Tamia Potter, a native of Tallahassee, Florida, is now a graduate of Case Western Reserve University's School of Medicine. Her dream of becoming a neurosurgeon is one step closer to becoming reality.
When Tamia opened her envelope at Match Day in March—that's the day medical students nationwide learn what residency programs they will join following graduation—she discovered she made history. Tamia was accepted to Vanderbilt University, where she will become the first Black female neurosurgery resident in the school's nearly 150-year history.
According to the National Institute of Health, there are only 33 Black female neurosurgeons in the nation.
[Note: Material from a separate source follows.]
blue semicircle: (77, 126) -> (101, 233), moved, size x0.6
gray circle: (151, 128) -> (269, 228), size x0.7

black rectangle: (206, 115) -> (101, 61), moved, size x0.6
Tamia is gearing up to be on that list.
"The part that's different is sometimes, I don't realize who I am and what I look like when I'm doing this," Tamia explains. "So to me, I'm just doing my job, but to everybody else they see a Black woman doing a really great job."
The achievement is personal for Tamia. She's the first in her family to go to medical school.
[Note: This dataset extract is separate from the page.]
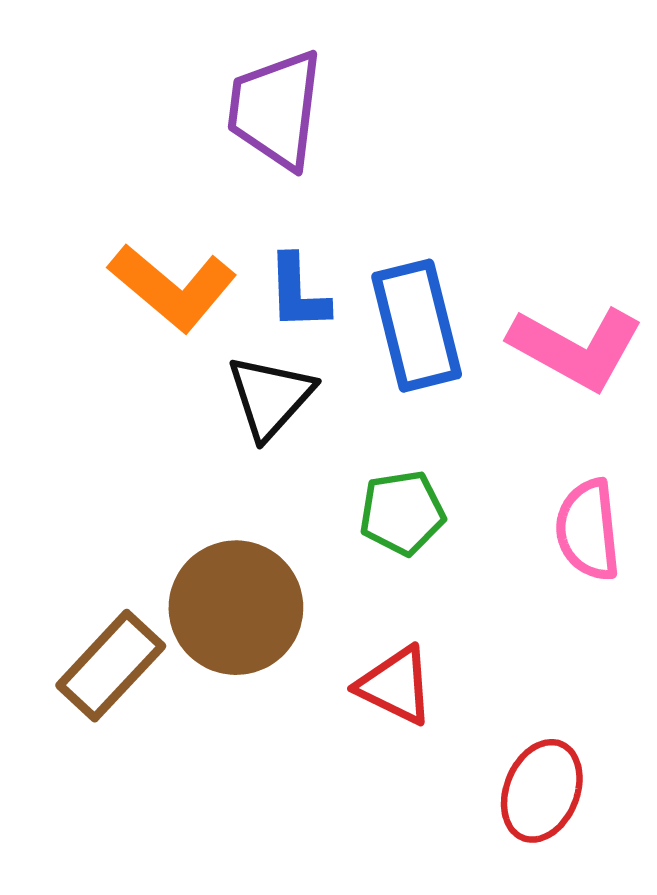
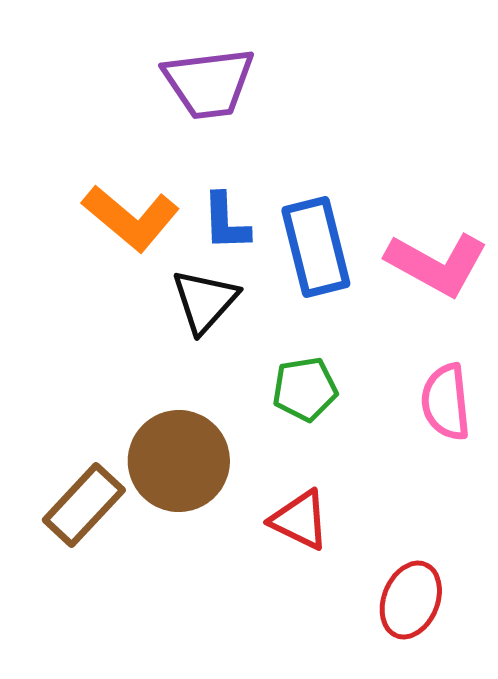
purple trapezoid: (276, 109) -> (209, 83), turned -104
But this was a moment she had been planning for from a young age when her fascination with the human brain and its inner workings first sparked.
“As a child, watching my mom, a nurse, care for patients—I was always questioning why the body works the way it does,” Tamia recalls. “I knew [then] I wanted to learn and understand how the brain and nervous system worked; I wanted to be a neurosurgeon.”
This curiosity led Tamia to earn her certified nursing assistant license at age 17, while still in high school. She spent her nights during college working at a nursing home as she earned her bachelor’s degree in chemistry from Florida Agricultural and Mechanical University. Caring for those with dementia only fueled her curiosity to understand and solve the mysteries of illness that plague those with neurological diseases and injuries.
And while Tamia's family has been her biggest support system, she's been encouraged and inspired by a special mentor.
"The reason why I knew this was possible was because I saw Dr. Tiffany Hodges, who is a Black neurosurgeon here at UH (University Hospitals) and she was the first one I've ever seen," she says.
Tamia believes the reason few minorities pursue medicine is due to a lack of guidance, knowledge, and support. She adds that being granted the chance to pave the way for Black and Brown women with hopes of pursuing the same dream is an honor.
"There will be another Tamia and I will have the experience to help them," she says. "And I can't get that if someone gives it to me, I have to learn for myself what it means to go through this path so that I can educate and give back to others."